Most notable is a trio of songs that Lewis dedicates to the memory of George Floyd, to the Black Lives Matter movement, and to his Da 5 Bloods co-star, Chadwick Boseman, who passed away suddenly in August. One of these is a downtempo version of Marvin Gaye’s “What’s Goin’ On” that culminates with Lewis shouting “BLACK LIVES MATTER!” three times. At the beginning, I wasn’t sure if he would acknowledge everything that has happened this year on top of the pandemic, but was thrilled that he used his platform and what is a prime spot in his holiday show to support the movement so vocally and with such commitment.
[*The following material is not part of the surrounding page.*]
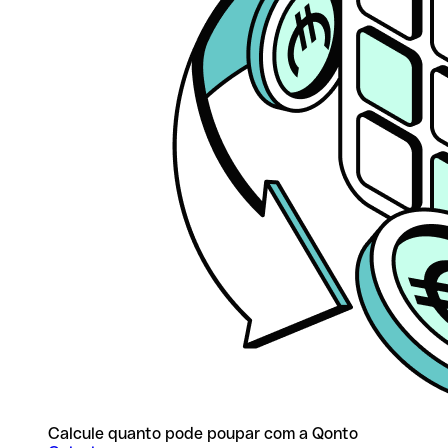
Calcule quanto pode poupar com a Qonto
Perhaps my favorite moment of the night came after that trio. Lewis sings “Home” from The Wiz with an ever-growing smile and a wide-eyed appreciation for life. He makes lyrics like “Suddenly my world has gone and changed its face…but I know where I’m going,” ring so true to the moment, so true to what has happened to all of us this year. Our version of Oz isn’t in Technicolor and we haven’t been easing down any roads, but the end is in sight. Lewis communicates this message of hope through the song and it is the most connected he is the whole night. It’s a glorious performance and encapsulates the bliss of seeing him perform this show at Feinstein’s/54 Below. I can’t wait to have a cocktail and hear a tune there as soon as it’s safe to do so.